According to Ray Moglin, a regional volunteer Medicare counselor, “Medicare, Parts A and B with Medigap and Part D is considered the gold standard.” An unscientific poll of eight Hilton Head Island and Bluffton physicians who take Medicare concurred with Moglin.

Trying to decide which plans fit your budget, lifestyle and sense of security is tough. Today, if you use a financial planner, they are usually fully informed about the choices. Organizations like AARP (aarphealthcare.com) do a very reasonable job of explaining options and making suggestions of what to do. Understand, AARP is, tangentially, in the insurance business. Keep that in mind.
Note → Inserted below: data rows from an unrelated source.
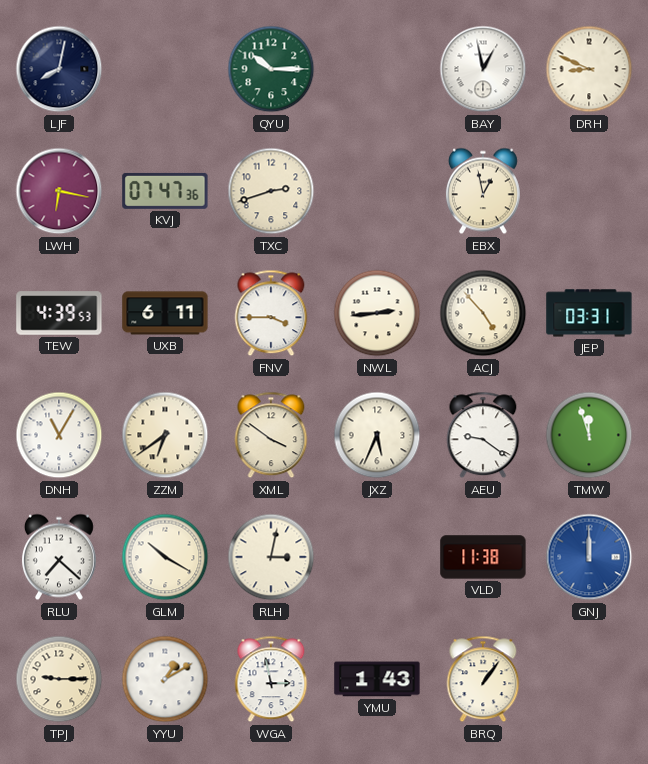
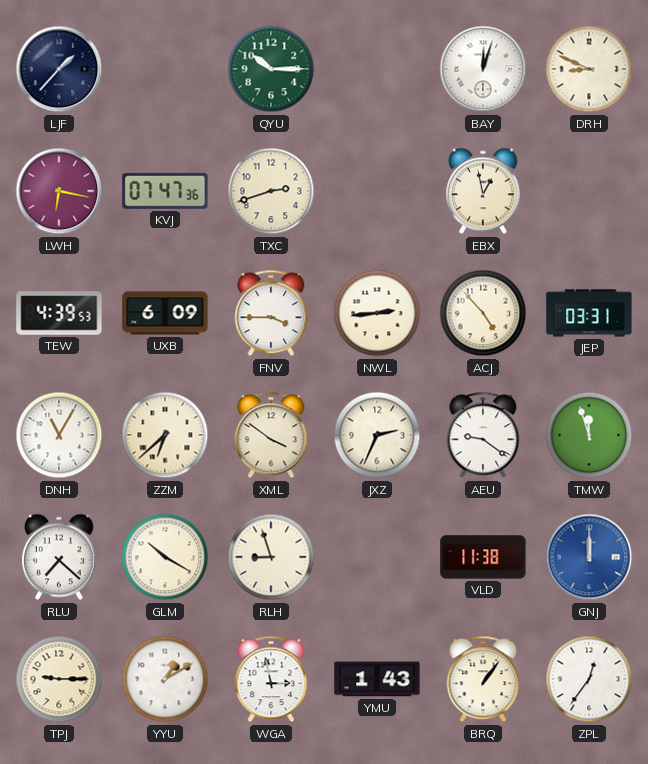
LJF: 8:02 -> 1:37
BAY: 12:58 -> 12:03
UXB: 6:11 -> 6:09
ZZM: 6:39 -> 6:38
JXZ: 5:34 -> 2:34
RLH: 3:02 -> 8:57
ZPL: none -> 12:36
For South Carolina residents, the best website for personal guidance is the South Carolina Lieutenant Governor’s Office on Aging (aging.sc.gov). That’s where Moglin fits in.

Medicare will be changing with the Affordable Care Act. It already is. Some costs have come down. Some plans have improved significantly (like Medicare Advantage) because of it. You can argue about those changes with your congressman or senator. Or your barber or hairdresser.